Russia will soon be unable to pay its debts, according to a leading credit ratings agency.
Fitch Ratings downgraded its view of the country’s government debt, warning a default is “imminent”. The move comes amid increasing international sanctions against Russia following its invasion of Ukraine.
A credit rating is intended to help investors understand the level of risk they face in buying a country’s debt – or bonds. A low rating means the chances of not getting repaid is considered to be high – and so an investor will charge more to lend to that country. This week, Moscow itself said its bond payments may be affected by sanctions. The ratings cut – to B from C – is the second time this month Fitch has downgraded its view of Russia’s ability to pay its debts.
“This rating action follows our downgrade… on 2 March, and developments since then have, in our view, further undermined Russia’s willingness to service government debt,” the agency said. “The further ratcheting up of sanctions, and proposals that could limit trade in energy, increase the probability of a policy response by Russia that includes at least selective non-payment of its sovereign debt obligations,” it added.

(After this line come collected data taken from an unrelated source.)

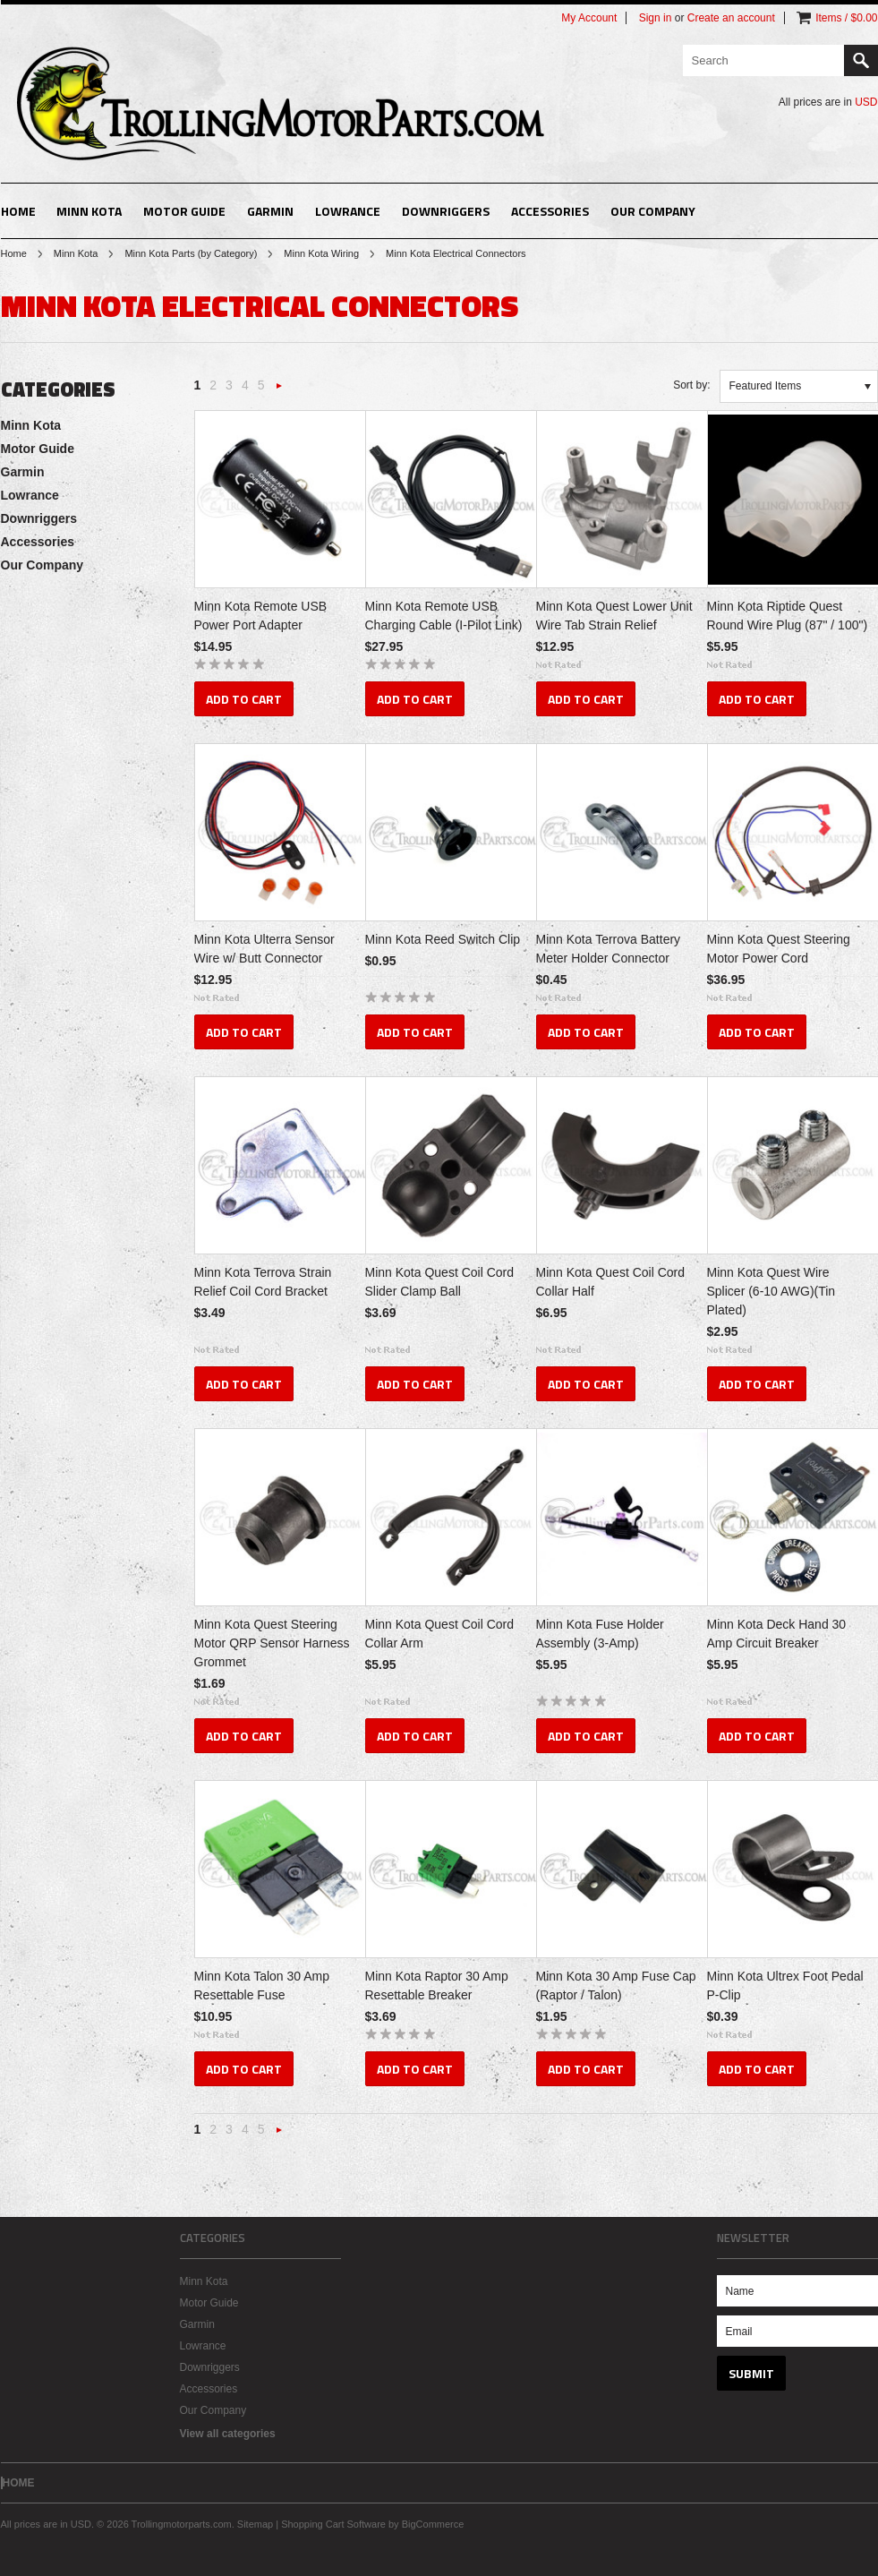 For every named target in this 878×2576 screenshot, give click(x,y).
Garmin (270, 210)
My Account (589, 18)
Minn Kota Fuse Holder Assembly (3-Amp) (600, 1633)
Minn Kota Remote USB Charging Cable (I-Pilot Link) (444, 615)
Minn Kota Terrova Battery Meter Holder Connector (608, 948)
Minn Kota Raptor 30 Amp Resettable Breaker (436, 1985)
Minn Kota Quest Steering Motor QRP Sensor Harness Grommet (272, 1643)
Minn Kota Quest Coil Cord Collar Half (611, 1281)
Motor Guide (184, 210)
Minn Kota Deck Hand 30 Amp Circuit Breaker (777, 1633)
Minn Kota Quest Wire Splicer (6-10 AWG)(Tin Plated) (771, 1291)
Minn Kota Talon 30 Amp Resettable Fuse (262, 1985)
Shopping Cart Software (333, 2524)
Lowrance (347, 210)
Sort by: (691, 385)
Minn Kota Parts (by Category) (190, 253)
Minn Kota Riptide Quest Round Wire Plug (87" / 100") (787, 615)
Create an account (731, 18)
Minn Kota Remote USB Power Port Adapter (261, 615)
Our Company (652, 210)
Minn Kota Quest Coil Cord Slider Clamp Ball (440, 1281)
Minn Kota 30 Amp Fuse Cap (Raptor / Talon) (616, 1985)
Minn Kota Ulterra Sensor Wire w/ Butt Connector (264, 948)
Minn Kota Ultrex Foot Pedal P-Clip (785, 1985)
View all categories (228, 2433)
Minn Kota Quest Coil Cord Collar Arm (440, 1633)
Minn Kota (89, 210)
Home (14, 253)
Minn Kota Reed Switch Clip (443, 939)
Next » (280, 390)
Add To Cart (244, 698)
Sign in (655, 18)
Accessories (550, 210)
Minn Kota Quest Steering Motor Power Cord (778, 948)
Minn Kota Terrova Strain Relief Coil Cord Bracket (263, 1281)
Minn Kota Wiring (321, 253)
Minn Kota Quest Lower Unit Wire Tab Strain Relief (614, 615)
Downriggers (446, 210) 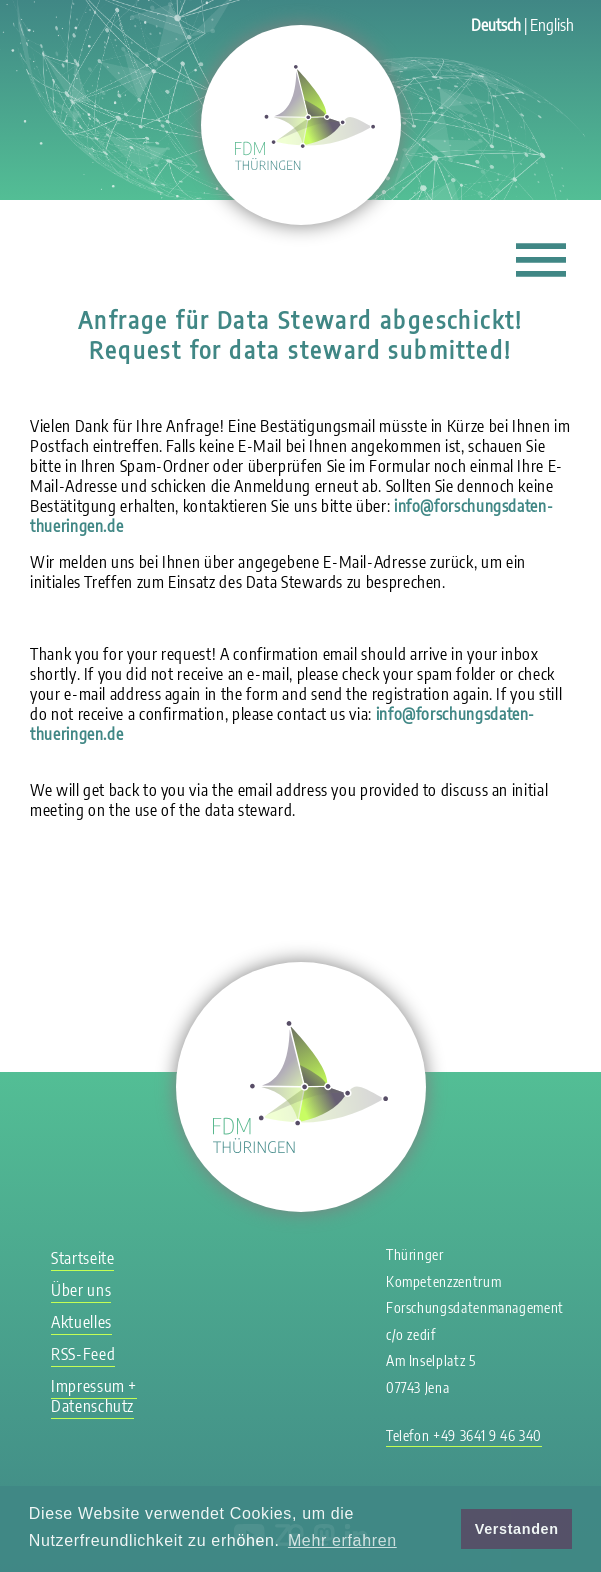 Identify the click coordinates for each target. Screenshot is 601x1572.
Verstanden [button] (517, 1529)
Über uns (81, 1290)
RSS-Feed (83, 1354)
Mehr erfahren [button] (342, 1540)
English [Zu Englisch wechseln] (552, 25)
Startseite (82, 1258)
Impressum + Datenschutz (94, 1396)
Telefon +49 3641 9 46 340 (464, 1435)
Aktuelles (81, 1322)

The announcement from Fitch came after the US and UK said they will ban Russian oil, as they step up the economic response to the invasion of Ukraine.
US President Joe Biden said the move targeted “the main artery of Russia’s economy”. Meanwhile, the European Union said it will end its reliance on Russian gas. As a major exporter of energy, the measures are aimed to hit Moscow’s finances, although experts warn this is also likely to send the price of oil and natural gas higher on global markets.